Every line containing "obras" should be identified and copied from the data below.

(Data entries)
★ ★ ★ ★ ★ ★ ★

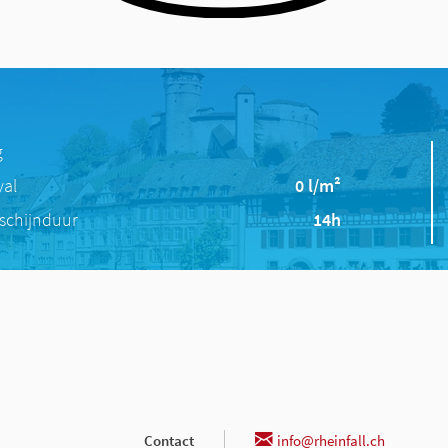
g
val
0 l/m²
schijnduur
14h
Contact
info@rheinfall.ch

★ ★ ★ ★ ★ ★ ★

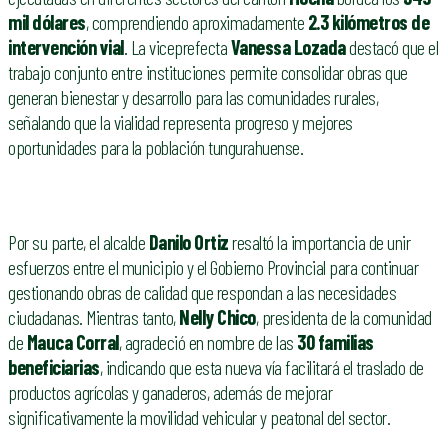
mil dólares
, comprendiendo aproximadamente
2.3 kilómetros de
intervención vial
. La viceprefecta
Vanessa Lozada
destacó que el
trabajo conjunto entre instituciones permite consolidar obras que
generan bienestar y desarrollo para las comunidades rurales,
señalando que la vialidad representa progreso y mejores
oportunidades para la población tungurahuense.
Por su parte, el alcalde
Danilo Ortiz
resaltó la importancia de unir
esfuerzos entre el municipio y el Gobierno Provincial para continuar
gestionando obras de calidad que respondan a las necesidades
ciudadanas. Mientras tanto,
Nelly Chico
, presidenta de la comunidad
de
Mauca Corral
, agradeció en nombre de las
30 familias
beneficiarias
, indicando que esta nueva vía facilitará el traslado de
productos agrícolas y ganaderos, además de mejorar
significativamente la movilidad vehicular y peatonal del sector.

★ ★ ★ ★ ★ ★ ★

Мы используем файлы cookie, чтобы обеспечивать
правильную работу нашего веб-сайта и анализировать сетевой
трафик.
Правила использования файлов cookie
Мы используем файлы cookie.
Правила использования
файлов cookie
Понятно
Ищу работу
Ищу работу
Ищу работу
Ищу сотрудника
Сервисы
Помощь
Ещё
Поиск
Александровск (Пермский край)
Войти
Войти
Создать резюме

★ ★ ★ ★ ★ ★ ★

§ Written solution:
trabajo conjunto entre instituciones permite consolidar obras que
gestionando obras de calidad que respondan a las necesidades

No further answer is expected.